Lorsqu'un EPCI nouvellement élargi se retrouve à cheval sur plusieurs Scot ou non intégralement compris dans un Scot, son délai de réflexion pour choisir son Scot de rattachement a aussi été ramené de six à trois mois. Argument avancé par Jean-François Husson, Roland Courteau et Philippe Bonnecarrère, auteurs de trois amendements identiques en séance, justifiant ce raccourcissement : l'incertitude juridique qui prévaut durant ce laps de temps en raison de l'absence de "périmètre certain" et d'une "assemblée délibérante légitime".

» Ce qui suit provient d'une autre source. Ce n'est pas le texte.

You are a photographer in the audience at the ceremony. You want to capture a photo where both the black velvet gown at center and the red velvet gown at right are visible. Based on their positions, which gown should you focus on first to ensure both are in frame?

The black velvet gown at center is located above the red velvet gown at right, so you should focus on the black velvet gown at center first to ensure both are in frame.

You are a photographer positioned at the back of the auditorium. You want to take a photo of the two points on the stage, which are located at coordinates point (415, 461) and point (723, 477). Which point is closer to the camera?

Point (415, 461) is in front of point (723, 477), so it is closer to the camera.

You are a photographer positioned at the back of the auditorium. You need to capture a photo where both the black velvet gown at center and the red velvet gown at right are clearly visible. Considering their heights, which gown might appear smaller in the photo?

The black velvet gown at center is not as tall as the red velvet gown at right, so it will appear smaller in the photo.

PLUi ayant les effets d'un Scot

Par ailleurs, le débat parlementaire de la loi Grenelle II a permis la création des "PLUi ayant les effets d'un Scot", pour une minorité de territoires (isolés, en fond de vallée…). Or "le recours à cette procédure tend, de manière peu opportune, à se multiplier sur certains territoires, souvent dans un objectif 'défensif', en réaction à l'objectif légal fixé par la loi de 'couverture intégrale du territoire national par des Scot'", ont pointé Jean-François Husson, Roland Courteau et Claude Kern (UDI-UC, Bas-Rhin), ce qui "empêche souvent l'émergence de périmètres de Scot plus étendus et plus pertinents". En effet, "si certains avantages financiers d'économie d'échelle peuvent exister, ces derniers peuvent également être trouvés aussi efficacement par un simple 'groupement de commande' en coordonnant les cahiers des charges et les marchés des PLUi et du Scot". Leurs amendements ont donc supprimé ce dispositif, tout en permettant aux procédures déjà approuvées de produire leurs effets et à celles engagées de se conclure.
Enfin, l'objectif de "grenellisation" des PLU, intercommunaux ou non, est quant à lui prolongé de 2017 à 2019 car "les évolutions territoriales récentes, de même que celles réglementaires avec l'entrée en vigueur au 1er janvier 2016 d'un nouveau règlement de PLU appellent à un principe de réalité et à accorder un peu de souplesse en ce domaine", ont estimé dans leurs amendements Alain Vasselle (LR, Oise) et Loïc Hervé.